Stored items
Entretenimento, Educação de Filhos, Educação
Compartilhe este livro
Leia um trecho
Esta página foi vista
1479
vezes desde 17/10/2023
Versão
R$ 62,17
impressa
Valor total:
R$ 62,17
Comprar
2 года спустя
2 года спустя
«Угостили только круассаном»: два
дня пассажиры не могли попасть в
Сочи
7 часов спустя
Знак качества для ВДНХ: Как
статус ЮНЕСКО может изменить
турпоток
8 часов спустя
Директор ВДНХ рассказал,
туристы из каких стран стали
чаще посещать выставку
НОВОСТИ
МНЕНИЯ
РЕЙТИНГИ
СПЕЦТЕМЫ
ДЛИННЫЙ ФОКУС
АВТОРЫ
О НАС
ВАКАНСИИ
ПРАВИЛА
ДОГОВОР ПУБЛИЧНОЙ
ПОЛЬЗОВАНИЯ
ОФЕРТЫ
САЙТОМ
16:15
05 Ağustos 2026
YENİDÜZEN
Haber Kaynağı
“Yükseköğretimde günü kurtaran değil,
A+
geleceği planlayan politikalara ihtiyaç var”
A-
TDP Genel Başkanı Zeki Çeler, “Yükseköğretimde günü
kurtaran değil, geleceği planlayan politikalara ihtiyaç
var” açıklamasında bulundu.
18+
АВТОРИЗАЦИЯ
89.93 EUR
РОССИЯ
---
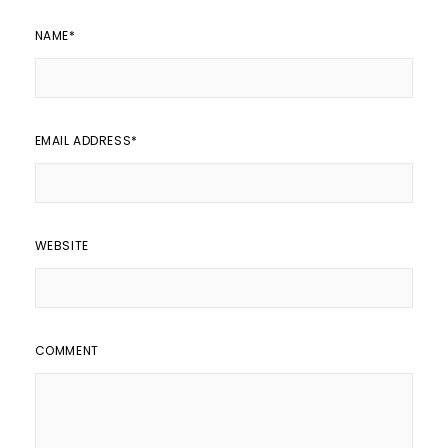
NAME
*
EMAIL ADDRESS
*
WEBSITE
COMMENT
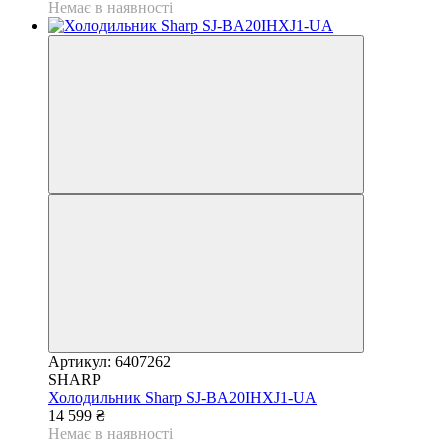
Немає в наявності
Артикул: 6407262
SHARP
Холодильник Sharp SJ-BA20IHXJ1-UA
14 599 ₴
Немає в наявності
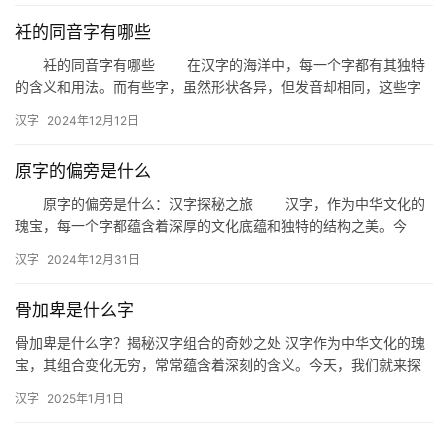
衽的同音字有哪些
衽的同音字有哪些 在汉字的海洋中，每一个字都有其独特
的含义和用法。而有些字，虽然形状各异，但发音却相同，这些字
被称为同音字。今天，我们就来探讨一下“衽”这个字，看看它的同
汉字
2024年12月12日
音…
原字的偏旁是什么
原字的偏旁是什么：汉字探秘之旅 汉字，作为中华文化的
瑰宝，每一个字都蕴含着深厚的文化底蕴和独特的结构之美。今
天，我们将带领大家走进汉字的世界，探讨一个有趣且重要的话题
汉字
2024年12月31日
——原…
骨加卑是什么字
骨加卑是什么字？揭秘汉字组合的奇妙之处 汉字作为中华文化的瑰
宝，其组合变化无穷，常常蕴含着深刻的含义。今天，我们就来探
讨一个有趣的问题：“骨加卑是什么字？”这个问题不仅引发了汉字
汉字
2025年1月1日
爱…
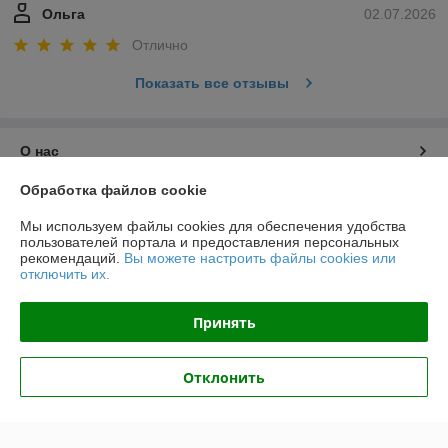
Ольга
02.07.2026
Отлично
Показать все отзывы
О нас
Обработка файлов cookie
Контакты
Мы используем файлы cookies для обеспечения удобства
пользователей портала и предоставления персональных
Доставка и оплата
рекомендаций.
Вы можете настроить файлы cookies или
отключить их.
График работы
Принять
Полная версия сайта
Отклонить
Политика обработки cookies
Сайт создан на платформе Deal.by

■ **WORK INSTRUCTION**
Where does the string "Yükseköğretimde" appear in the records? Copy every line that holds it.

■ **THE ANSWER**
“Yükseköğretimde günü kurtaran değil,
TDP Genel Başkanı Zeki Çeler, “Yükseköğretimde günü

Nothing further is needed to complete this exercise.